Oleh: DMD
Kasus Silfester Matutina kembali mencuat ke permukaan setelah publik mempertanyakan alasan Kejaksaan Negeri Jakarta Selatan belum mengeksekusi putusan pidana yang telah berkekuatan hukum tetap. Putusan Pengadilan Negeri Jakarta Selatan tahun 2019 menjatuhkan hukuman 1 tahun 6 bulan penjara kepada Silfester atas tindak pidana pencemaran nama baik terhadap mantan Wakil Presiden Jusuf Kalla. Namun hingga kini, eksekusi belum dilakukan. Penundaan ini bukan sekadar kelalaian administratif—ia berpotensi menjadi pelanggaran serius terhadap prinsip-prinsip hukum pidana dan tata kelola institusi penegak hukum.
Aspek Hukum: Eksekusi Adalah Kewajiban, Bukan Pilihan
Dalam sistem hukum Indonesia, eksekusi putusan pidana adalah bagian integral dari proses peradilan. Berdasarkan:
- Pasal 270 KUHAP, pelaksanaan putusan pengadilan dilakukan oleh jaksa setelah putusan memperoleh kekuatan hukum tetap.
- Pasal 1 angka 1 UU No. 16 Tahun 2004 tentang Kejaksaan, jaksa memiliki kewenangan untuk melaksanakan putusan pengadilan.
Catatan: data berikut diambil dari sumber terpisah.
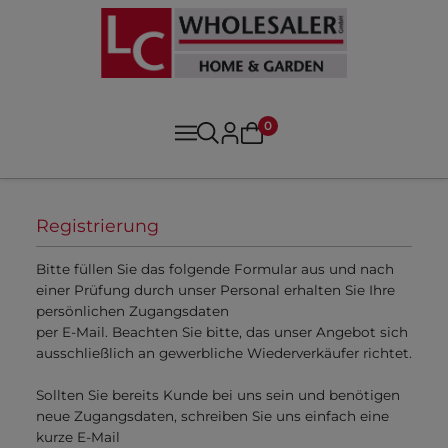
0
Registrierung
Bitte füllen Sie das folgende Formular aus und nach
einer Prüfung durch unser Personal erhalten Sie Ihre
persönlichen Zugangsdaten
per E-Mail. Beachten Sie bitte, das unser Angebot sich
ausschließlich an gewerbliche Wiederverkäufer richtet.
Sollten Sie bereits Kunde bei uns sein und benötigen
neue Zugangsdaten, schreiben Sie uns einfach eine
kurze E-Mail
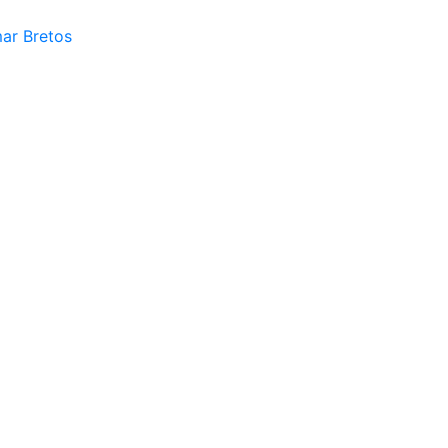
mar Bretos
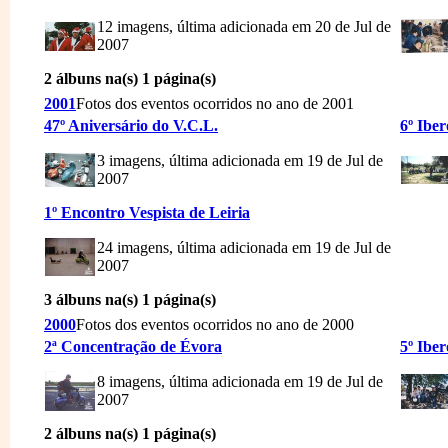
12 imagens, última adicionada em 20 de Jul de
2007
2 álbuns na(s) 1 página(s)
2001
Fotos dos eventos ocorridos no ano de 2001
47º Aniversário do V.C.L.
6º Ibe
3 imagens, última adicionada em 19 de Jul de
2007
1º Encontro Vespista de Leiria
24 imagens, última adicionada em 19 de Jul de
2007
3 álbuns na(s) 1 página(s)
2000
Fotos dos eventos ocorridos no ano de 2000
2ª Concentração de Évora
5º Ibe
8 imagens, última adicionada em 19 de Jul de
2007
2 álbuns na(s) 1 página(s)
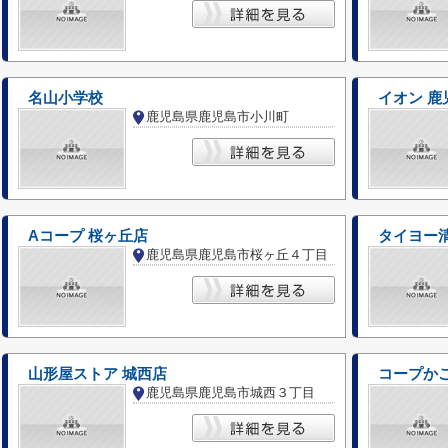
名山小学校
イオン 鹿
鹿児島県鹿児島市小川町
Aコープ 桜ヶ丘店
タイヨー
鹿児島県鹿児島市桜ヶ丘４丁目
山形屋ストア 城西店
コープかご
鹿児島県鹿児島市城西３丁目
Dengan demikian, tidak ada ruang hukum bagi Kejaksaan untuk menunda eksekusi tanpa dasar yang sah. Permohonan Peninjauan Kembali (PK) oleh terpidana tidak serta-merta menangguhkan eksekusi, sebagaimana ditegaskan oleh Kejaksaan Agung dalam berbagai kasus serupa.
Dampak Negatif Penundaan Eksekusi
- Pelanggaran Asas Persamaan di Depan Hukum
Penundaan eksekusi terhadap Silfester Matutina menimbulkan kesan bahwa hukum tidak berlaku sama bagi semua warga negara. Jika terpidana dengan koneksi politik dapat menghindari eksekusi, maka prinsip equality before the law menjadi ilusi. - Preseden Buruk bagi Penegakan Hukum
Kasus ini membuka celah bagi terpidana lain untuk menghindari eksekusi dengan mengajukan PK berulang kali. Hal ini merusak efektivitas sistem peradilan pidana dan memperlemah posisi pengadilan sebagai pemutus akhir. - Erosi Kepercayaan Publik
Ketidakpatuhan terhadap putusan pengadilan merusak kredibilitas institusi hukum, khususnya Kejaksaan. Masyarakat akan mempertanyakan integritas dan independensi jaksa dalam menjalankan tugasnya. - Gangguan terhadap Kepastian Hukum
Kepastian hukum adalah fondasi utama dalam negara hukum. Penundaan eksekusi menciptakan ketidakpastian dan ketidakstabilan dalam sistem hukum pidana. - Indikasi Konflik Kepentingan
Penundaan yang tidak transparan membuka ruang spekulasi tentang adanya tekanan politik, konflik kepentingan, atau bahkan potensi penyalahgunaan wewenang di internal Kejaksaan.
Seruan untuk Transparansi dan Reformasi
Kejaksaan Negeri Jakarta Selatan wajib memberikan penjelasan terbuka kepada publik mengenai alasan penundaan eksekusi. Jika tidak ada dasar hukum yang sah, maka tindakan tersebut harus dikoreksi melalui mekanisme pengawasan internal dan eksternal, termasuk oleh Komisi Kejaksaan dan Ombudsman RI.
Lebih dari sekadar kasus individual, penundaan eksekusi Silfester Matutina adalah cerminan dari tantangan besar dalam penegakan hukum di Indonesia. Reformasi kelembagaan, penguatan akuntabilitas, dan keterbukaan informasi harus menjadi prioritas agar hukum benar-benar menjadi panglima.